Taking a jump to the left from yesterday’s post about quantum mysticism, let’s now explore the universe in your head. Alan Boyle posted yesterday on his always-excellent Cosmic Log about the new book Biocentrism – by leading stem cell research Robert Lanza, along with Bob Berman – and linked to an exclusive online abridgement from the book. It’s definitely worth checking out – not only is it a detailed and lengthy read, it touches on numerous fascinating elements of ‘reality’. Integrating everything from the role of the observer in the quantum world, through to the psychological construct of time, Biocentrism suggests that we may be looking at things all wrong when trying to understand the cosmos; perhaps we should be starting with us:
[L]ike time, space is neither physical nor fundamentally real. It is a mode of interpretation and understanding — part of an animal’s mental software that molds sensations into multidimensional objects.
In modern everyday life, however, we’ve come to regard space as sort of a vast container that has no walls. In it, we cognize separate objects that were first learned and identified. These patterns are blocked out by the thinking mind within boundaries of color, shape or utility.
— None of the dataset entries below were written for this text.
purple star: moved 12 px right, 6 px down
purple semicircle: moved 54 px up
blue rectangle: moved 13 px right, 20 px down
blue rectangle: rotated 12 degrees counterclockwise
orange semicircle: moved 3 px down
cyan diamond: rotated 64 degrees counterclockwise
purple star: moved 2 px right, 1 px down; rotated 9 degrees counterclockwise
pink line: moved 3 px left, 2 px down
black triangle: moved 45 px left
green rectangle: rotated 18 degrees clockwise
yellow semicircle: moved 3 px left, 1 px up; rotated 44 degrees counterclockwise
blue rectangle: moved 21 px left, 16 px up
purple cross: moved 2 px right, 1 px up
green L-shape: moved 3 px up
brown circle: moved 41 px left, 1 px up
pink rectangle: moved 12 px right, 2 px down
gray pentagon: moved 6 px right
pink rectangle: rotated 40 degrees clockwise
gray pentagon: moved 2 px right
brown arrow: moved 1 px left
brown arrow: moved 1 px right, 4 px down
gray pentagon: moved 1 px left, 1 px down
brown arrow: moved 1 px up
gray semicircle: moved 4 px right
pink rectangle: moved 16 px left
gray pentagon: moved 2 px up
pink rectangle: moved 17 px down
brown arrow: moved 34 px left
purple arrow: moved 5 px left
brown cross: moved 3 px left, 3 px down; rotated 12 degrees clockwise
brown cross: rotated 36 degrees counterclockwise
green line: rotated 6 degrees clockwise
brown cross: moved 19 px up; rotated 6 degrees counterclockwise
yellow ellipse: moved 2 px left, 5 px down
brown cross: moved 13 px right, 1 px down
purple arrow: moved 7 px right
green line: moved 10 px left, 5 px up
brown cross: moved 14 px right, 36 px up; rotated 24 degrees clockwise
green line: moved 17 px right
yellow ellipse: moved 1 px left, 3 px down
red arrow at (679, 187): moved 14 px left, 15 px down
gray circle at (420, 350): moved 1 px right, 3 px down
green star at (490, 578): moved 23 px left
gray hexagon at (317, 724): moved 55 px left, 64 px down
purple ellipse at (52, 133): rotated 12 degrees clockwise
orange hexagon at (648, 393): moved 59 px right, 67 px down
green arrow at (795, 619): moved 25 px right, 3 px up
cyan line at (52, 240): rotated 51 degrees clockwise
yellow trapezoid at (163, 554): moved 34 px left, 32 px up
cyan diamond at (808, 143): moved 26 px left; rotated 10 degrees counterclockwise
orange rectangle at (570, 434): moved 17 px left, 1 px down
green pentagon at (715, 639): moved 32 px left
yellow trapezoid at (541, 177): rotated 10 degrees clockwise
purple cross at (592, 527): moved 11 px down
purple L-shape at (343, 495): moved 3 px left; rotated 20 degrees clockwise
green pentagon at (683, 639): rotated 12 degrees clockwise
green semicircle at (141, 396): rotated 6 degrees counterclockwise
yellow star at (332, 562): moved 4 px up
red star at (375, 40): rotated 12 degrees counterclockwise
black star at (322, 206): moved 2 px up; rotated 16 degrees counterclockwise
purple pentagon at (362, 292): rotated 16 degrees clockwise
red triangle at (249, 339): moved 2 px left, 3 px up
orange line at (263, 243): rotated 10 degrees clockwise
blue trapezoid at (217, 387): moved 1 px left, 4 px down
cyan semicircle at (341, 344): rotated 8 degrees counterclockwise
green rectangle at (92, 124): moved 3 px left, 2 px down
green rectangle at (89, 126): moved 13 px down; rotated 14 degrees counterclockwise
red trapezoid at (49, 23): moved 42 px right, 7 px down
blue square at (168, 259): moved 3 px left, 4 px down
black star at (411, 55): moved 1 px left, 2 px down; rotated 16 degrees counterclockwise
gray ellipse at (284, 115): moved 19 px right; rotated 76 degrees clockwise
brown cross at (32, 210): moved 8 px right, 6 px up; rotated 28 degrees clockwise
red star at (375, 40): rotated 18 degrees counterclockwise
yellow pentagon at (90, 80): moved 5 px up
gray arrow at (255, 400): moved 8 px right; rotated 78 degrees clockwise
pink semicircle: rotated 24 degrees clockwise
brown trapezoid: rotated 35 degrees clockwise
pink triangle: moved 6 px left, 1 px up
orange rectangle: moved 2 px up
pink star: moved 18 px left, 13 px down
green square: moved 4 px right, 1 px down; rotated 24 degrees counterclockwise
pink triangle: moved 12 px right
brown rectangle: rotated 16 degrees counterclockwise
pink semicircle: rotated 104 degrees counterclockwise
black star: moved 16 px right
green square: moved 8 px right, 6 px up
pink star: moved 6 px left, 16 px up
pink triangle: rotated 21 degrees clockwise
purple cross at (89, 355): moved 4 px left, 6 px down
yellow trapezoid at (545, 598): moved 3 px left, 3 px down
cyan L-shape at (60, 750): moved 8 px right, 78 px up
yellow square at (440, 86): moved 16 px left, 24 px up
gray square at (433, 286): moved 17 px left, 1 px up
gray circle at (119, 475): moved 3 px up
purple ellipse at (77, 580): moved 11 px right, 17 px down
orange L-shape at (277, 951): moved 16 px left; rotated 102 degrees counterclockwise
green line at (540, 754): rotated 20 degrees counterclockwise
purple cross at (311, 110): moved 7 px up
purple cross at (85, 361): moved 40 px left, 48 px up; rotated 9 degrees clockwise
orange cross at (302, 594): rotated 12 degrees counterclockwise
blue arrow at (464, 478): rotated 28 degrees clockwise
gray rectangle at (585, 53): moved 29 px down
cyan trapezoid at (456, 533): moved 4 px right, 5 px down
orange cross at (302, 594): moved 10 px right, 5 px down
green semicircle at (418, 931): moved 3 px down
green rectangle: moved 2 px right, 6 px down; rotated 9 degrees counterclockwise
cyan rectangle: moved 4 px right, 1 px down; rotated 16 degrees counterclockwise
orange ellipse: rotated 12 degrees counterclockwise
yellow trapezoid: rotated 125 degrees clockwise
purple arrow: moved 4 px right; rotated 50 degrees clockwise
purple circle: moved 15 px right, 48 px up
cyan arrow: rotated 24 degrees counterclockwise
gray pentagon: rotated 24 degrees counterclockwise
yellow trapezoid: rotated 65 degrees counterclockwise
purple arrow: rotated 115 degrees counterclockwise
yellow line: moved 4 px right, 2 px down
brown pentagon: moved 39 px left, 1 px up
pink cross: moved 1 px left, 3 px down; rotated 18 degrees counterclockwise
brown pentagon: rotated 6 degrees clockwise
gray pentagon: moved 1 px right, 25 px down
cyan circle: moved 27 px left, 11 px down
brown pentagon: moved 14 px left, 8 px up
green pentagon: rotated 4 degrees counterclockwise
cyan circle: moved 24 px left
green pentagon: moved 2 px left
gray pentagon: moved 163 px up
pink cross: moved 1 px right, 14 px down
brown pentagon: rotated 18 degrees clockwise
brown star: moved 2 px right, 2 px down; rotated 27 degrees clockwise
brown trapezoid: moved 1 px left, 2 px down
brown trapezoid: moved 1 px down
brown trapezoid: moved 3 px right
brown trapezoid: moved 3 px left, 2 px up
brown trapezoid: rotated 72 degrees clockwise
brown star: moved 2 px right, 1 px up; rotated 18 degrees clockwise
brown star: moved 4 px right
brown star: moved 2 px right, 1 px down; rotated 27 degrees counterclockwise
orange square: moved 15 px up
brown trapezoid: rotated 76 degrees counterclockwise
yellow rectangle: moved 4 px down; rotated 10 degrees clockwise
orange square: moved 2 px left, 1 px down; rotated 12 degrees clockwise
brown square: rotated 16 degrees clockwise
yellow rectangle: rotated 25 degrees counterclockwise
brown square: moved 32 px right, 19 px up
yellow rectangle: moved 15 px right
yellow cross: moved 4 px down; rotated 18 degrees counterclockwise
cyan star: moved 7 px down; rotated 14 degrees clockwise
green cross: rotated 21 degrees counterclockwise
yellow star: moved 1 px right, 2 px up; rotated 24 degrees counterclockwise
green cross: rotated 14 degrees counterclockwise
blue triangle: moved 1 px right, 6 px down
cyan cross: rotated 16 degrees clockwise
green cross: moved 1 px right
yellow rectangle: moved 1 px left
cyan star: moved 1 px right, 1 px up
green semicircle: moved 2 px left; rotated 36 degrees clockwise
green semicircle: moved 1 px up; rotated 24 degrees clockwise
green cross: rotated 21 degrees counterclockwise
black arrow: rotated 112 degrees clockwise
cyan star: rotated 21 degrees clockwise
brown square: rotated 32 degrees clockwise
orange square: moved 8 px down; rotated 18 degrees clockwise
Human language and ideation alone decide where the boundaries of one object end and another begins.
…Now, space and time illusions are certainly harmless. A problem only arises because, by treating space as something physical, existing in itself, science imparts a completely wrong starting point for investigations into the nature of reality. In reality there can be no break between the observer and the observed. If the two are split, the reality is gone. Space, like time, is not an object or a thing. Space and time are forms of our animal sense perception. We carry them around with us like turtles with shells. Thus, there is no absolute self-existing matrix in which physical events occur independent of life.
While some parts of the article didn’t really ring true for me, other parts gave me that nagging feeling that Lanza and Berman’s lateral view on these fundamental questions may have some real worth. I don’t think I’ve grasped all of what they’re saying yet actually, probably due to my own ‘indoctrination’ into the current, orthodox view of the cosmos.